This may have been discussed before, but I need recs for induction cookware, specifically a large saute pan. Currently I have Demeyer and it is incredibly heavy. It’s gotten to the point where I don’t want to use it. I don’t like All clad. Does anyone have any recs for me? Thanks.
I have so far found the advice from centuryLife and some chowhounders to be pretty reliable for induction. Thick disc cookware in large diameters (>10") is even heating and thus usu easier to use on induction. I have both Demeyere Atlantis and Fissler Profi and like both. The Fissler Profi 5qt saute with 2 short handles is easier to sling around than the Atlantis 5qt saute. The Atlantis should be more responsive due to the Cu disc. Atlantis is bottom heavy and is more awkward if you have to use the long handle for me. There’s also Cuisinart Professional and Zwilling Prime for disc. I have no experience with either.
How large is large, in this case?
My guess is at this size most people aren’t choosing to lift it with one hand when it’s in use. I’ve heard nothing but good about the Fissler Profi (listed as a “serving pan” on Amazon) with the two short handles - except the price of course, I can’t afford it.
I don’t see the pan you are referring to.
The ‘serving pan’ is now called a ‘roasting pan’ . Fissler appears to be phasing in a new line called ‘pure profi’. Fissler USA does has been running promotions 2-3x per year if you sign up for their newsletter. Prices are high for a lot of things right now.

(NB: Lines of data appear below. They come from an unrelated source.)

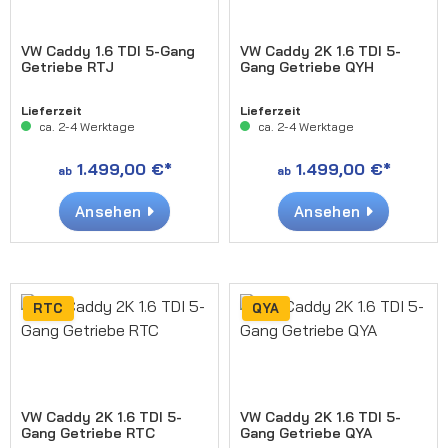
VW Caddy 1.6 TDI 5-Gang
VW Caddy 2K 1.6 TDI 5-
Getriebe RTJ
Gang Getriebe QYH
Lieferzeit
Lieferzeit
ca. 2-4 Werktage
ca. 2-4 Werktage
1.499,00 €*
1.499,00 €*
ab
ab
Ansehen
Ansehen
RTC
QYA
VW Caddy 2K 1.6 TDI 5-
VW Caddy 2K 1.6 TDI 5-
Gang Getriebe RTC
Gang Getriebe QYA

This is the saute version in the new line: https://www.fissler.com/us/products/product-detail/pure-profi-collection-round-roaster-11-in-with-high-domed-lid/
My first reaction was this:
12 inches isn’t a big skillet. It’s just a skillet. grin My 16" pan is kinda big. My big wok is kinda big. There have to be a ton (actually a tonne) of choices for a regular 12" skillet.
Ha! I but it also has high sides and is sooooo heavy!

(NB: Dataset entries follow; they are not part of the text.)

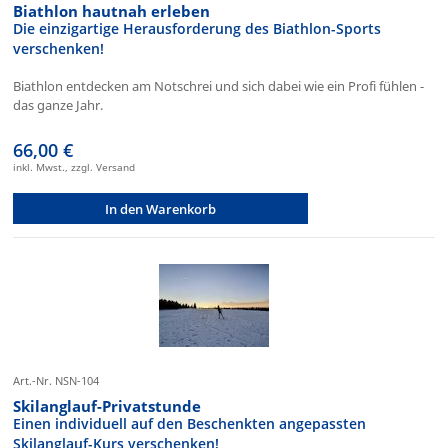
Biathlon hautnah erleben
Die einzigartige Herausforderung des Biathlon-Sports
verschenken!
Biathlon entdecken am Notschrei und sich dabei wie ein Profi fühlen -
das ganze Jahr.
66,00 €
inkl. Mwst., zzgl. Versand
In den Warenkorb
Art.-Nr. NSN-104
Skilanglauf-Privatstunde
Einen individuell auf den Beschenkten angepassten
Skilanglauf-Kurs verschenken!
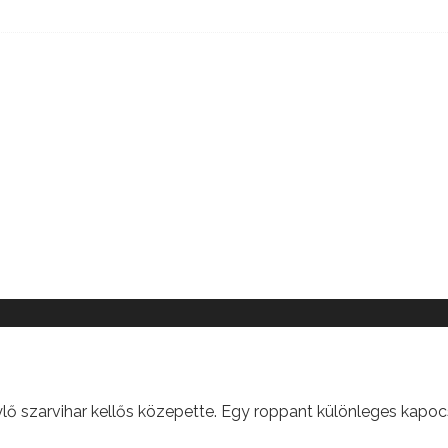
ylő szarvihar kellős közepette. Egy roppant különleges kapoc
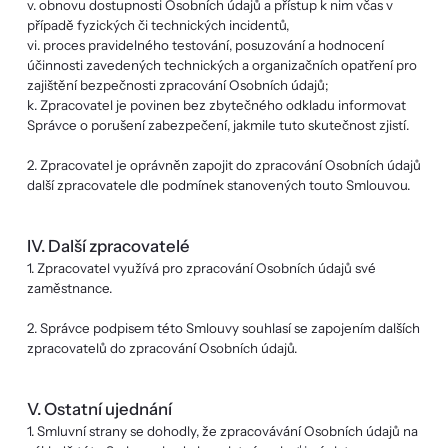
v. obnovu dostupnosti Osobních údajů a přístup k nim včas v
případě fyzických či technických incidentů,
vi. proces pravidelného testování, posuzování a hodnocení
účinnosti zavedených technických a organizačních opatření pro
zajištění bezpečnosti zpracování Osobních údajů;
k. Zpracovatel je povinen bez zbytečného odkladu informovat
Správce o porušení zabezpečení, jakmile tuto skutečnost zjistí.
2. Zpracovatel je oprávněn zapojit do zpracování Osobních údajů
další zpracovatele dle podmínek stanovených touto Smlouvou.
IV. Další zpracovatelé
1. Zpracovatel využívá pro zpracování Osobních údajů své
zaměstnance.
2. Správce podpisem této Smlouvy souhlasí se zapojením dalších
zpracovatelů do zpracování Osobních údajů.
V. Ostatní ujednání
1. Smluvní strany se dohodly, že zpracovávání Osobních údajů na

They seem unconcerned about giving consistent names for things - I end up just looking for Fissler Profi and visually judge each item to see whether it can be used as a sauté pan.
I kicked back and thought through what we have that we like. Doesn’t help with induction. The big stuff is from restaurant supply stores and is mostly aluminum. If weight is an issue induction puts you at a disadvantage. Even my covered 12" saute isn’t good on induction.
Stainless steel is inefficient but workable on induction. Cast iron is great but we’re back to weight again.
I think you’re painted into a corner by technology for it’s own sake.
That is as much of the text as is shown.